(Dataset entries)
━━━━

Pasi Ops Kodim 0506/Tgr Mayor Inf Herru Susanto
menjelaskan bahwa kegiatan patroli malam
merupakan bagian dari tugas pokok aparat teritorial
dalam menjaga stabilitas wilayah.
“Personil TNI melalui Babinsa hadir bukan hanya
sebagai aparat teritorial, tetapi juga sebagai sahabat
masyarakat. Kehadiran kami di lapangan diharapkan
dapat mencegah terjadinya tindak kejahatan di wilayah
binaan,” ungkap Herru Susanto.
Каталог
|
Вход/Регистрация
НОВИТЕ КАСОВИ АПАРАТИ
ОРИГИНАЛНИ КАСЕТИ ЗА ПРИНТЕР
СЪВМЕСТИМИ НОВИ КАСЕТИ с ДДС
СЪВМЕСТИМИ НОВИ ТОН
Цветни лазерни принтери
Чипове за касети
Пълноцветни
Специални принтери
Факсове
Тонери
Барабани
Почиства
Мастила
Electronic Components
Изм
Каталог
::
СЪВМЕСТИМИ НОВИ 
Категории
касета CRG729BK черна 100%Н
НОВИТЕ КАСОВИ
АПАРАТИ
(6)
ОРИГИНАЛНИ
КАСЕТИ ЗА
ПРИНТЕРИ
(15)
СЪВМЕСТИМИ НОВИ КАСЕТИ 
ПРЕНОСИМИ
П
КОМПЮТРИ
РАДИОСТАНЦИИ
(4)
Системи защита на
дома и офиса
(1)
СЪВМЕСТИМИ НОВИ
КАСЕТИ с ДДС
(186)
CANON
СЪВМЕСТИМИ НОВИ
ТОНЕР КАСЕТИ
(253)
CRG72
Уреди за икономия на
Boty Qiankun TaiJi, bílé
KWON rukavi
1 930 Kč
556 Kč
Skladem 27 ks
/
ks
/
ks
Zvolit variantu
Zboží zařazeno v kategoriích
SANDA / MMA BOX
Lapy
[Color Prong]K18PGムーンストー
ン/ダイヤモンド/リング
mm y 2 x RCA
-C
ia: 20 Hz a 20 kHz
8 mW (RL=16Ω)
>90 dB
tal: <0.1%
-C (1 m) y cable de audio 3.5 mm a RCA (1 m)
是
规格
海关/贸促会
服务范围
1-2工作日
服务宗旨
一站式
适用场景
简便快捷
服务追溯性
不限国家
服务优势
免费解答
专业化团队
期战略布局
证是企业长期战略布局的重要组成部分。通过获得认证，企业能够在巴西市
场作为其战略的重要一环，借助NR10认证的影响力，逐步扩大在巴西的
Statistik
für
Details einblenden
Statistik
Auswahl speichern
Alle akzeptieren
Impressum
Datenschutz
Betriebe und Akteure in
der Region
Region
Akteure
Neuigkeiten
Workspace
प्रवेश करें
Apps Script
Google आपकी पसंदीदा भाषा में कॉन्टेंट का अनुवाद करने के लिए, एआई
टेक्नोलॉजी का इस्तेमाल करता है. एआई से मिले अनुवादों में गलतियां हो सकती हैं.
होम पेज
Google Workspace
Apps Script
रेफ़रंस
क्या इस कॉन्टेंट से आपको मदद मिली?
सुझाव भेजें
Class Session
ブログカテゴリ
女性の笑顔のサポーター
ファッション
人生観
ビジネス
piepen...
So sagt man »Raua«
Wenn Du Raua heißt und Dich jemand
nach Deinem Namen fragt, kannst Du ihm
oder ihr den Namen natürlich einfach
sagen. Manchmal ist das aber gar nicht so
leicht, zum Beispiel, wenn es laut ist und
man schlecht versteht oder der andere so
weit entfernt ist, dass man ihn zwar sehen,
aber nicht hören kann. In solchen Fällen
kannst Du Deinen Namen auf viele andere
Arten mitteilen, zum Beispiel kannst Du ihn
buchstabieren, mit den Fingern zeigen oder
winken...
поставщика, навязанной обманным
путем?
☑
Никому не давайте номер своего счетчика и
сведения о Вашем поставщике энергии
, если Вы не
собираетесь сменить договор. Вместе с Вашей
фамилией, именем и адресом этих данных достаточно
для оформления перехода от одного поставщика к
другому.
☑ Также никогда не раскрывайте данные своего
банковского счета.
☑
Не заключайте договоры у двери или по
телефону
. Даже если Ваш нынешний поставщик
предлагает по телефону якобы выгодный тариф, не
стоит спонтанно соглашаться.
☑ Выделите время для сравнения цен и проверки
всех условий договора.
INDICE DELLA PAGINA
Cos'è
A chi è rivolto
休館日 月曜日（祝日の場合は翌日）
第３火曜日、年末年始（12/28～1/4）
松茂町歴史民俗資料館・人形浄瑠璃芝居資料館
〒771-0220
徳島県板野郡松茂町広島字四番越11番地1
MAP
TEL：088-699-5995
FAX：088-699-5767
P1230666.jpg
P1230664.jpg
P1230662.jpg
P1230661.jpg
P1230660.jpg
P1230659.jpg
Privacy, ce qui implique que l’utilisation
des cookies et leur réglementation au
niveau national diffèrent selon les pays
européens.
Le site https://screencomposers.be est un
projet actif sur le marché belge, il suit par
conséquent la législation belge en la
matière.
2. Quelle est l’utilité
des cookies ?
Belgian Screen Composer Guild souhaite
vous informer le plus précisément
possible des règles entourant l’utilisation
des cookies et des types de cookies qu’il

━━━━

- _Requirement_
Copy out, from the records above, every line that holds the string "Herru".

- _Result below_
Pasi Ops Kodim 0506/Tgr Mayor Inf Herru Susanto
binaan,” ungkap Herru Susanto.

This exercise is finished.